Ursus and Homo went about from cross-road to cross-road, from the High Street of Aberystwith to the High Street of Jedburgh, from country-side to country-side, from shire to shire, from town to town. One market exhausted, they went on to another. Ursus lived in a small van upon wheels, which Homo was civilized enough to draw by day and guard by night. On bad roads, up hills, and where there were too many ruts, or there was too much mud, the man buckled the trace round his neck and pulled fraternally, side by side with the wolf. They had thus grown old together. They encamped at haphazard on a common, in the glade of a wood, on the waste patch of grass where roads intersect, at the outskirts of villages, at the gates of towns, in market-places, in public walks, on the borders of parks, before the entrances of churches. When the cart drew up on a fair green, when the gossips ran up open-mouthed and the curious made a circle round the pair, Ursus harangued and Homo approved. Homo, with a bowl in his mouth, politely made a collection among the audience. They gained their livelihood. The wolf was lettered, likewise the man. The wolf had been trained by the man, or had trained himself unassisted, to divers wolfish arts, which swelled the receipts. "Above all things, do not degenerate into a man," his friend would say to him.

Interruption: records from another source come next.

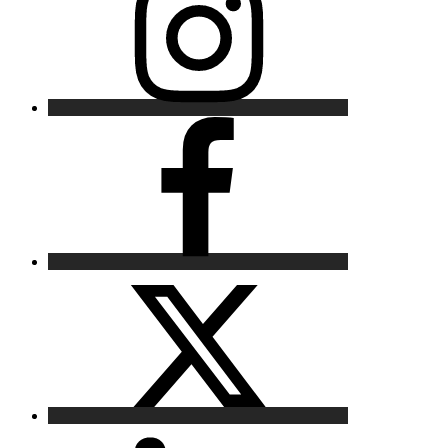
Facebook
X
LinkedIn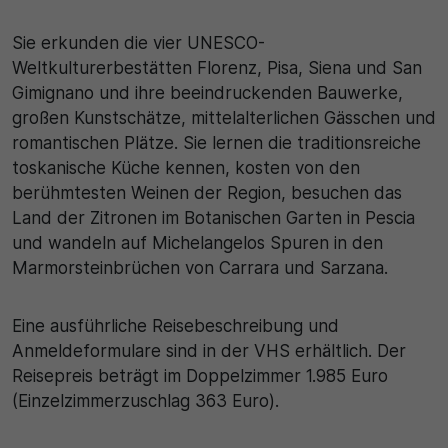
30 Minuten
Sie erkunden die vier UNESCO-
Weltkulturerbestätten Florenz, Pisa, Siena und San
Zweck
Gimignano und ihre beeindruckenden Bauwerke,
großen Kunstschätze, mittelalterlichen Gässchen und
Wird für statistische Zwecke verwendet, um
romantischen Plätze. Sie lernen die traditionsreiche
vorübergehende Daten des Besuchs zu speichern.
toskanische Küche kennen, kosten von den
berühmtesten Weinen der Region, besuchen das
Land der Zitronen im Botanischen Garten in Pescia
und wandeln auf Michelangelos Spuren in den
Marmorsteinbrüchen von Carrara und Sarzana.
Eine ausführliche Reisebeschreibung und
Anmeldeformulare sind in der VHS erhältlich. Der
Reisepreis beträgt im Doppelzimmer 1.985 Euro
(Einzelzimmerzuschlag 363 Euro).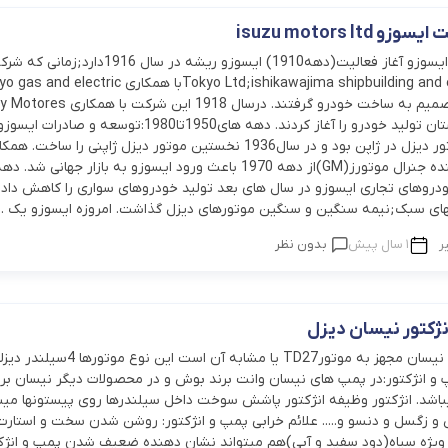
isuzu motors ltd
تاریخچه شرکت ایسوزو آغاز فعالیت(دهه1910) ایسوزو ریشه در سال 1916دارد;زمان
Tokyo Ltd;ishikawajima shipbuilding and engineering coبا همکاری electric
industrial co.تصمیم به ساخت خودرو گرفتند. درسال 918
Limitedاز انگلستان تولید خودرو را آغاز کردند. دهه های1950تا1980:توسعه و 
تولید کننده موتور دیزل در ژاپن بود و در سال1936 نخستین موتور دیزل ژاپنی را ساخت. 
خودروهای تجاری ایسوزو در سال های بعد تولید خودروهای سواری را کاهش دادو
نهای سبک;نیمه سنگین و سنگین موتورهای دیزل گذاشت. امروزه ایسوزو یک ...
ر
1 سال پیش
بدون نظر
انژکتور نیسان دیزل
نوع موتور:اغلب نیسان مجهز به موتورTD27 یا مشابه آن است این نوع موتورها 4سیل
و انژکتور:در پمپ های نیسان وانت برند بوش و در محصولات دیگر نیسان بر
باشد. انژکتور وظیفه انژکتور پاشش سوخت داخل سیلندرها روی پیستونها میب
 و زگسل و دنسو و..... علائم خرابی پمپ و انژکتور: روشن شدن سخت و استار
ه ویژه سیاه(دود سفید و آبی)هم میتواند نشان دهنده ضعیف شدن پمپ و انژک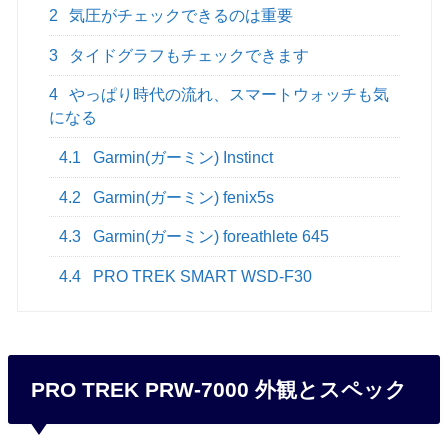
2
気圧がチェックできるのは重要
3
タイドグラフもチェックできます
4
やっぱり時代の流れ、スマートウォッチも気
になる
4.1
Garmin(ガーミン) Instinct
4.2
Garmin(ガーミン) fenix5s
4.3
Garmin(ガーミン) foreathlete 645
4.4
PRO TREK SMART WSD-F30
PRO TREK PRW-7000 外観とスペック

Never did the wolf bite: the man did now and then. At least, to bite was the intent of Ursus. He was a misanthrope, and to italicize his misanthropy he had made himself a juggler. To live, also; for the stomach has to be consulted. Moreover, this juggler-misanthrope, whether to add to the complexity of his being or to perfect it, was a doctor. To be a doctor is little: Ursus was a ventriloquist. You heard him speak without his moving his lips. He counterfeited, so as to deceive you, any one's accent or pronunciation. He imitated voices so exactly that you believed you heard the people themselves. All alone he simulated the murmur of a crowd, and this gave him a right to the title of Engastrimythos, which he took. He reproduced all sorts of cries of birds, as of the thrush, the wren, the pipit lark, otherwise called the gray cheeper, and the ring ousel, all travellers like himself: so that at times when the fancy struck him, he made you aware either of a public thoroughfare filled with the uproar of men, or of a meadow loud with the voices of beasts—at one time stormy as a multitude, at another fresh and serene as the dawn. Such gifts, although rare, exist. In the last century a man called Touzel, who imitated the mingled utterances of men and animals, and who counterfeited all the cries of beasts, was attached to the person of Buffon—to serve as a menagerie.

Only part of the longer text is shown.